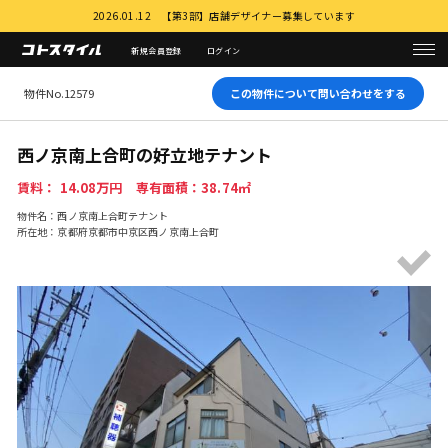
2026.01.12 【第3部】店舗デザイナー募集しています
新規会員登録
ログイン
物件No.12579
この物件について問い合わせをする
西ノ京南上合町の好立地テナント
賃料： 14.08万円 専有面積：38.74㎡
物件名：西ノ京南上合町テナント
所在地：京都府京都市中京区西ノ京南上合町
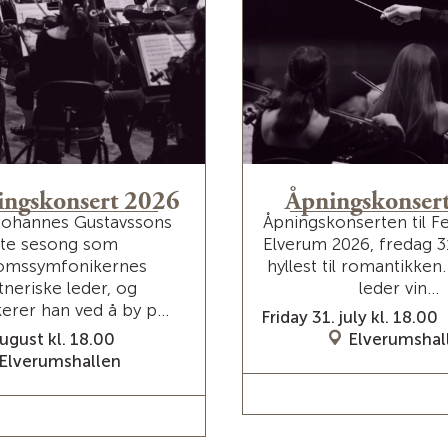
ingskonsert 2026
Åpningskonser
Johannes Gustavssons
Åpningskonserten til Fe
ste sesong som
Elverum 2026, fredag 31.
omssymfonikernes
hyllest til romantikken
tneriske leder, og
leder vin...
erer han ved å by p...
Friday 31. july kl. 18.00
ugust kl. 18.00
Elverumshal
Elverumshallen
READ MORE / TICK
AD MORE / TICKETS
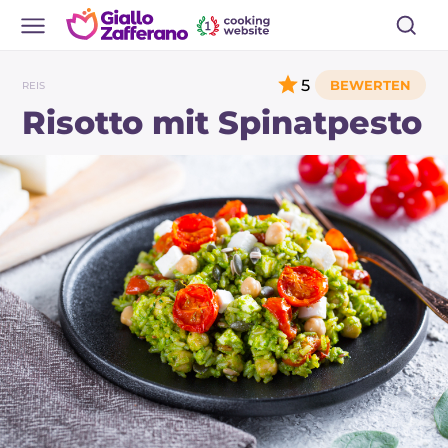
5
REIS
Risotto mit Spinatpesto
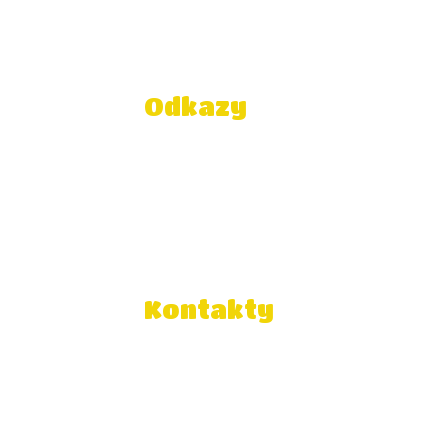
Odkazy
Správca obsahu
Technická podpora
Vyhlásenie o prístupnosti
Právne informácie
Zásady ochrany osobných
údajov
Údaje o prevádzkovateľovi
Kontakty
Súkromná základná škola
slobodného demokratického
vzdelávania
Galaktická 9, 040 12 Košice
EDUID: 100019199 Slovakia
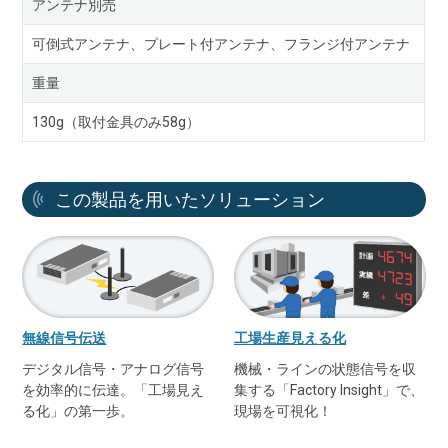
アンテナ別売
可倒式アンテナ、プレート付アンテナ、フランジ付アンテナ
重量
130g（取付金具のみ58g）
この製品を用いたソリューション
無線信号伝送
工場生産見える化
デジタル信号・アナログ信号
機械・ラインの状態信号を収
を効率的に伝達。「工場見え
集する「Factory Insight」で、
る化」の第一歩。
現場を可視化！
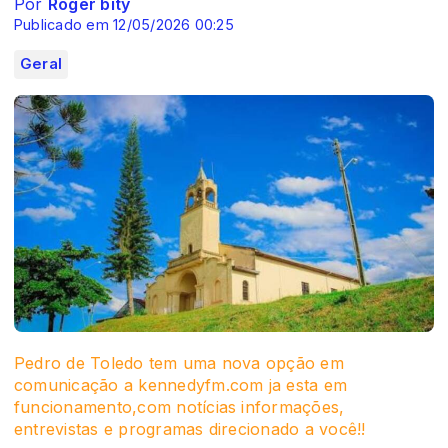
Por
Roger bity
Publicado em 12/05/2026 00:25
Geral
Pedro de Toledo tem uma nova opção em
comunicação a kennedyfm.com ja esta em
funcionamento,com notícias informações,
entrevistas e programas direcionado a você!!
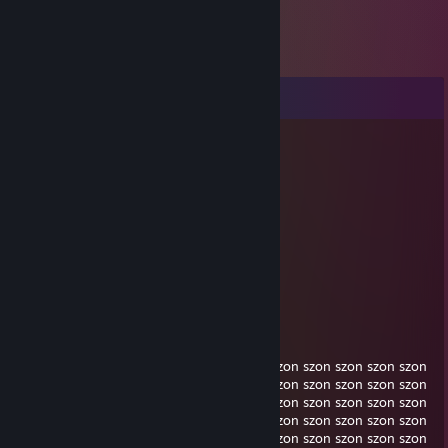
Comments
Brawlhalla
Jul 11 @ 3:27am
Brawlhalla
Jul 11 @ 3:27am
+rep dobry gracz brawlhalli najlepszy
nicolaeae
May 8 @ 3:39pm
szon szon szon szon szon szon szon szon szon szon szon szon szon
szon szon szon szon szon szon szon szon szon szon szon szon szon
szon szon szon szon szon szon szon szon szon szon szon szon szon
szon szon szon szon szon szon szon szon szon szon szon szon szon
szon szon szon szon szon szon szon szon szon szon szon szon szon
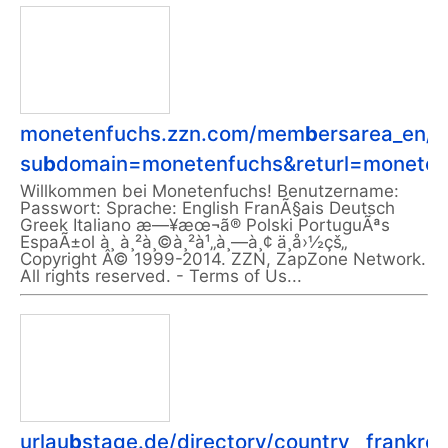
monetenfuchs.zzn.com/mem
b
ersarea_en/s
su
b
domain=monetenfuchs&returl=monetenf
Willkommen bei Monetenfuchs! Benutzername:
Passwort: Sprache: English FranÃ§ais Deutsch
Greek Italiano æ—¥æœ¬ã® Polski PortuguÃªs
EspaÃ±ol à¸ à¸²à¸©à¸²à¹„à¸—à¸¢ ä¸­å›½çš„
Copyright Â© 1999-2014. ZZN, ZapZone Network.
All rights reserved. - Terms of Us...
urlau
b
stage.de/directory/country__frankrei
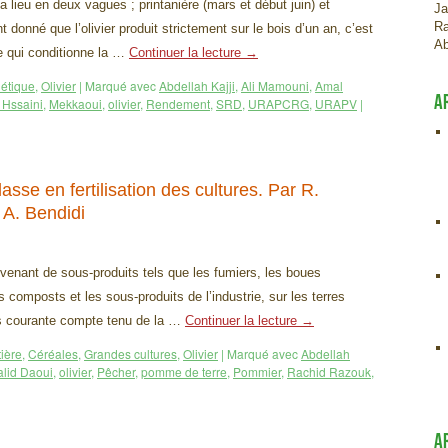
 a lieu en deux vagues ; printanière (mars et début juin) et
Ja
Ra
onné que l’olivier produit strictement sur le bois d’un an, c’est
Ab
e qui conditionne la …
Continuer la lecture
→
nétique
,
Olivier
|
Marqué avec
Abdellah Kajji
,
Ali Mamouni
,
Amal
A
 Hssaini
,
Mekkaoui
,
olivier
,
Rendement
,
SRD
,
URAPCRG
,
URAPV
|
asse en fertilisation des cultures. Par R.
 A. Bendidi
venant de sous-produits tels que les fumiers, les boues
s composts et les sous-produits de l’industrie, sur les terres
rès courante compte tenu de la …
Continuer la lecture
→
tière
,
Céréales
,
Grandes cultures
,
Olivier
|
Marqué avec
Abdellah
lid Daoui
,
olivier
,
Pêcher
,
pomme de terre
,
Pommier
,
Rachid Razouk
,
A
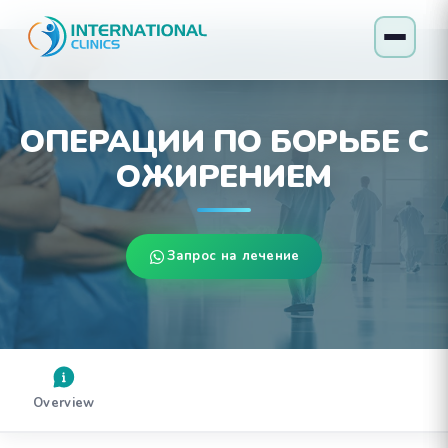
ОПЕРАЦИИ ПО БОРЬБЕ С
ОЖИРЕНИЕМ
Запрос на лечение
Overview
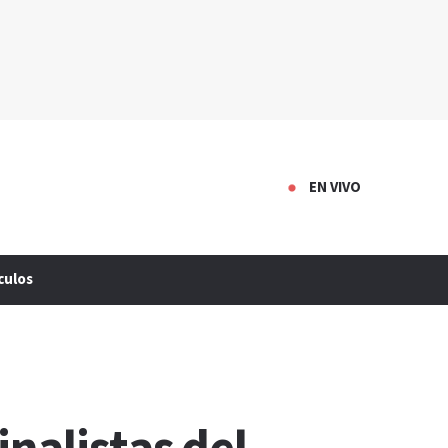
EN VIVO
culos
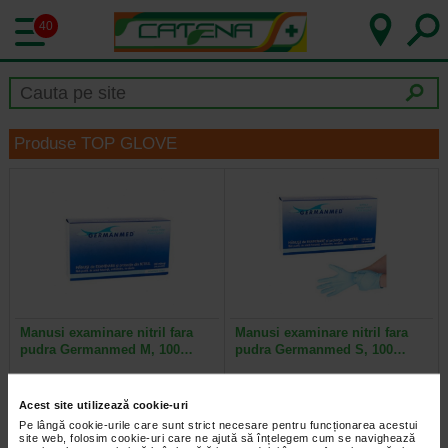
40
Produse TOP GLOVE
Manusi examinare nitril fara
Manusi examinare nitril fara
pudra Germanmed M, 100…
pudra Germanmed S, 100…
Manusi de examinare nesterile
Manusi examinare nitril fara pudra
Acest site utilizează cookie-uri
nepudrate. Asigura protectie si
Germanmed S, manusi de
dexteritate in folosire…
examinare nesterile nepudrate…
Pe lângă cookie-urile care sunt strict necesare pentru funcționarea acestui
site web, folosim cookie-uri care ne ajută să înțelegem cum se navighează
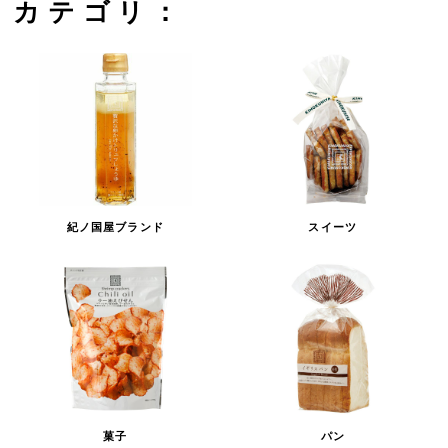
カテゴリ：
紀ノ国屋ブランド
スイーツ
菓子
パン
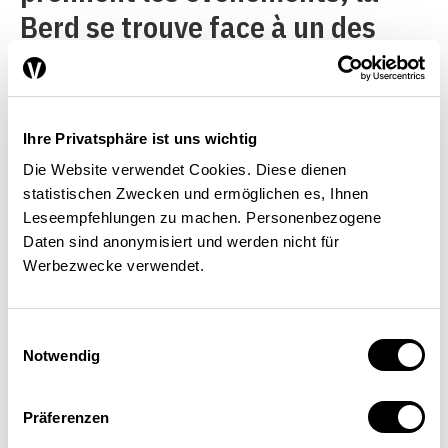
Berd se trouve face à un des
plus grands défis qu’elle ait
jamais connus. L’Égypte, qui en
était simplement membre
Ihre Privatsphäre ist uns wichtig
jusquà présent, avait demandé,
Die Website verwendet Cookies. Diese dienen
statistischen Zwecken und ermöglichen es, Ihnen
dès 2010, le statut de pays
Leseempfehlungen zu machen. Personenbezogene
bénéficiaire, suivie par le Maroc
Daten sind anonymisiert und werden nicht für
Werbezwecke verwendet.
(également membre de la Berd)
la même année. Or,
Einwilligungsauswahl
l’élargissement des opérations
Notwendig
vers ces deux pays dépasserait
les limites géographiques
Präferenzen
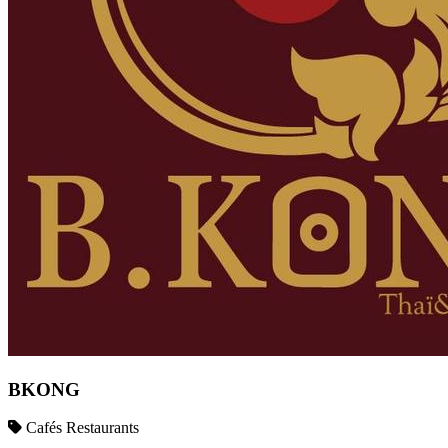
BKONG
Cafés Restaurants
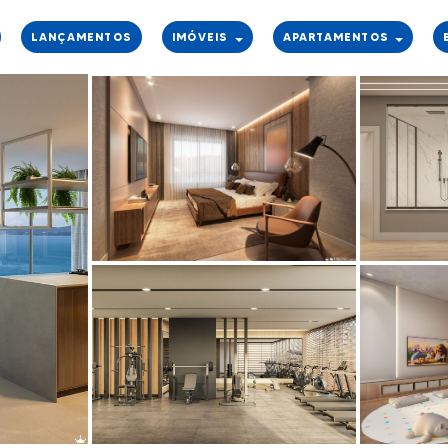
LANÇAMENTOS
IMÓVEIS
APARTAMENTOS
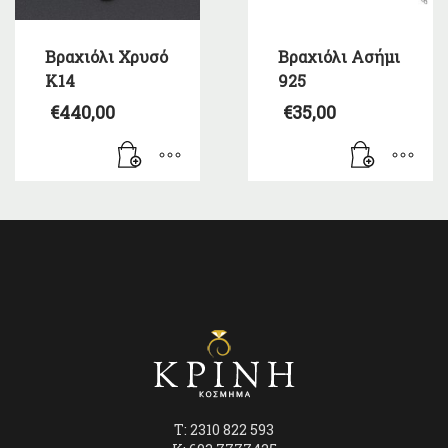
Βραχιόλι Χρυσό
Βραχιόλι Ασήμι
Κ14
925
€
440,00
€
35,00
T: 2310 822 593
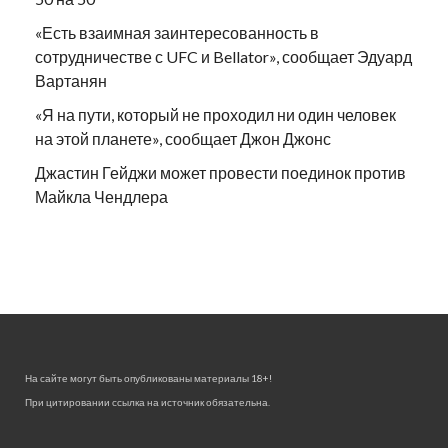
«Есть взаимная заинтересованность в
сотрудничестве с UFC и Bellator», сообщает Эдуард
Вартанян
«Я на пути, который не проходил ни один человек
на этой планете», сообщает Джон Джонс
Джастин Гейджи может провести поединок против
Майкла Чендлера
На сайте могут быть опубликованы материалы 18+!
При цитировании ссылка на источник обязательна.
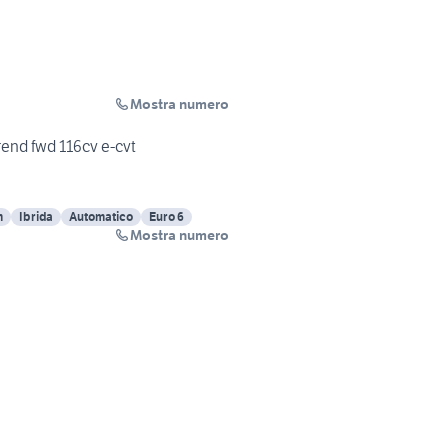
Mostra numero
rend fwd 116cv e-cvt
m
Ibrida
Automatico
Euro 6
Mostra numero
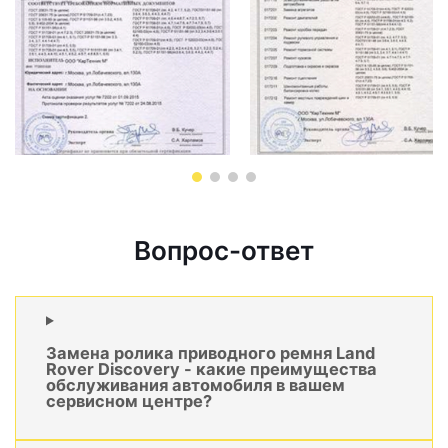
Вопрос-ответ
Замена ролика приводного ремня Land
Rover Discovery - какие преимущества
обслуживания автомобиля в вашем
сервисном центре?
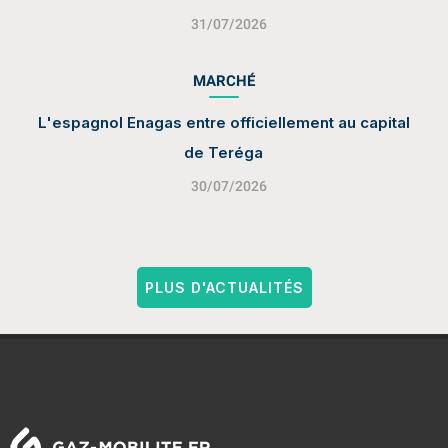
31/07/2026
MARCHÉ
L'espagnol Enagas entre officiellement au capital
de Teréga
30/07/2026
PLUS D'ACTUALITÉS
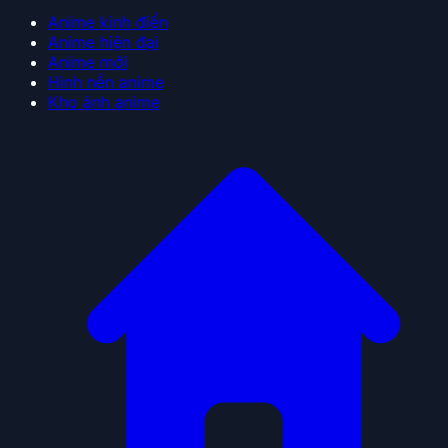
Anime kinh điển
Anime hiện đại
Anime mới
Hình nền anime
Kho ảnh anime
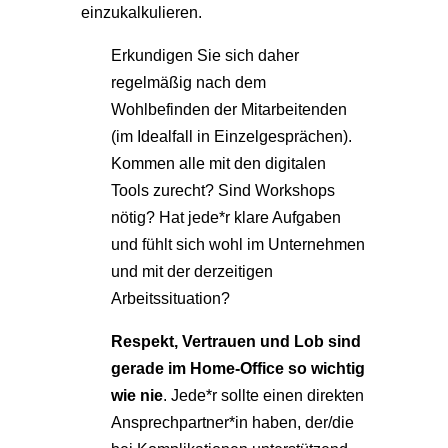
einzukalkulieren.
Erkundigen Sie sich daher
regelmäßig nach dem
Wohlbefinden der Mitarbeitenden
(im Idealfall in Einzelgesprächen).
Kommen alle mit den digitalen
Tools zurecht? Sind Workshops
nötig? Hat jede*r klare Aufgaben
und fühlt sich wohl im Unternehmen
und mit der derzeitigen
Arbeitssituation?
Respekt, Vertrauen und Lob sind
gerade im Home-Office so wichtig
wie nie
. Jede*r sollte einen direkten
Ansprechpartner*in haben, der/die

++++++++++

### TASK REQUIREMENTS
Among the lines above, find those with the word "produits" and list them.

### TASK ANSWER
venant de sous-produits tels que les fumiers, les boues
s composts et les sous-produits de l’industrie, sur les terres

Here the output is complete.